031号室 海洋恐怖症の網元の息子のリゾート体験記 その2

「……まさか、泳ぎを楽しみにしてしまうなんて。一体どんな思考してるんだ?」


 アランは現在、プールで過ごしていた。

 実はアランの客室はプールに面した部屋だった。窓から見たプールに興味を持ったアランは、コンシェルジュにプールについて聞き、日用品店『ヴィヴィエンド』で水着を購入し、プールへ赴いたのだ。

 コンシェルジュから『プールサイドでのんびりと食べたり飲んだりしつつ、時々水に浮かぶのがオススメの過ごし方です』と助言され、言われたとおりにプールバー『パルメラ』でサンドイッチと名物のトロピカルジュースを購入し、プールサイドのビーチチェアで飲み食いする。

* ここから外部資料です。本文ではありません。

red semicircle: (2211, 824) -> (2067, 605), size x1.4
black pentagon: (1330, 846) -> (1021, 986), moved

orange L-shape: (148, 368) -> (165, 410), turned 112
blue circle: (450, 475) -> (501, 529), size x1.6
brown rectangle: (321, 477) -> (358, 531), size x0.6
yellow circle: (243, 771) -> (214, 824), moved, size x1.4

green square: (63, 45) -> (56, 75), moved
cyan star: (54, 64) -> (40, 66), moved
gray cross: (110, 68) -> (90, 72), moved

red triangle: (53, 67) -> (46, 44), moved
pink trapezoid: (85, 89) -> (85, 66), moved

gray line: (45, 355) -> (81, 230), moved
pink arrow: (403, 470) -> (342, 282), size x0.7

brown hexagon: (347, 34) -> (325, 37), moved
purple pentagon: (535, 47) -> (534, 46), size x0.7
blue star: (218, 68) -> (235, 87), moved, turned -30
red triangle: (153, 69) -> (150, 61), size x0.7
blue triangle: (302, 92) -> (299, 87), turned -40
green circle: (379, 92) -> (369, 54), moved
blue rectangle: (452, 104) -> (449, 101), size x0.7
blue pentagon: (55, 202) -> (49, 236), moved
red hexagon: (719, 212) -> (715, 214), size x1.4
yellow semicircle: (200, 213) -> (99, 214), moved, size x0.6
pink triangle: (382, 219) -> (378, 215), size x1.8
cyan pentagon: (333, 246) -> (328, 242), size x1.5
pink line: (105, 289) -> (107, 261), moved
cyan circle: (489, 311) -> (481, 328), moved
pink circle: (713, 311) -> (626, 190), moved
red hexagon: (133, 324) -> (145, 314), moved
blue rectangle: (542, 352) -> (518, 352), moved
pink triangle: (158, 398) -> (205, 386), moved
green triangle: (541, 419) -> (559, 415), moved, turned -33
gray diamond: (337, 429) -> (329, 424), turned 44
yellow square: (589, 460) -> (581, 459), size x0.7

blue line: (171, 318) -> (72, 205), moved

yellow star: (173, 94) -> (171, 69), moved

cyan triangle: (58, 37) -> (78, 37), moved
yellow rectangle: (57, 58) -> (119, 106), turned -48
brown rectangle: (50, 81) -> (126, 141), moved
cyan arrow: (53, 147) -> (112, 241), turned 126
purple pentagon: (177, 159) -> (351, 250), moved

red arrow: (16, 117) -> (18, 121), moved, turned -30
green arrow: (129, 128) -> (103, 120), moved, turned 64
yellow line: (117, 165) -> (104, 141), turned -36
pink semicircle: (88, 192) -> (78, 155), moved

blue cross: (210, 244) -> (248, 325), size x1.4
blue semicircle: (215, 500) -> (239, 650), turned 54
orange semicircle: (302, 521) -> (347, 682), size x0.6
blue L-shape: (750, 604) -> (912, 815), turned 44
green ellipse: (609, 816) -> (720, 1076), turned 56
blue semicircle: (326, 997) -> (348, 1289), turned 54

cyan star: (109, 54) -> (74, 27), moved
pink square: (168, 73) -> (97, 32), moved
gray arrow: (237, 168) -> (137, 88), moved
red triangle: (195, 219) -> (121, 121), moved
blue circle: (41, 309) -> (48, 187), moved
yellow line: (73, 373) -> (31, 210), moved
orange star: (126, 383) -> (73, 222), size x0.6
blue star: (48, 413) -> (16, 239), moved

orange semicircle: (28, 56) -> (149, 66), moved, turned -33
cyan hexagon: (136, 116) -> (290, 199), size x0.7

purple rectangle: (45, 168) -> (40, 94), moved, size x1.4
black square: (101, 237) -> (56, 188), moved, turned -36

そして時々プールに入ってただ浮かんでいるだけ。

 たったそれだけなのに、南国の空気も相まってアランは非常にリラックスした時間を過ごした。

 

 それと同時に、アランはカルチャーショックをも受けていたのだ。


「泳ぎなんて、海で生き抜くためのものなんだけどな……」


 アランの地元である漁村では、海に転落した際に助かるため、命がけで必死に覚えるという感覚が強い。まぁ、アランの兄貴分のようにどんなに泳ぎが上手くとも、状況次第でたやすく命を奪ってしまうのも海の怖さなのだが。

 カシオン・デル・マールでのプール体験は、泳ぎを『必ず覚えなければいけないもの』から『楽しむための物』という価値観をぶつけてきたこともあり、アランの価値観を壊した第1号となった。




 翌日、アランは街へ繰り出した。

 実はバノデマールは漁港があり、既に漁に出ていたり市場が開かれたりしているのだ。

 漁師町出身のアランとしては、気になる部分ではあった。


「本格的に活動していないみたいだ。でも活気がある」


 バノデマールが解放されたのは先月。そこからノボテル商会を通じて、主に人口過剰気味な漁村を中心に移民を募り、バノデマールの漁港の使用を開始したのだ。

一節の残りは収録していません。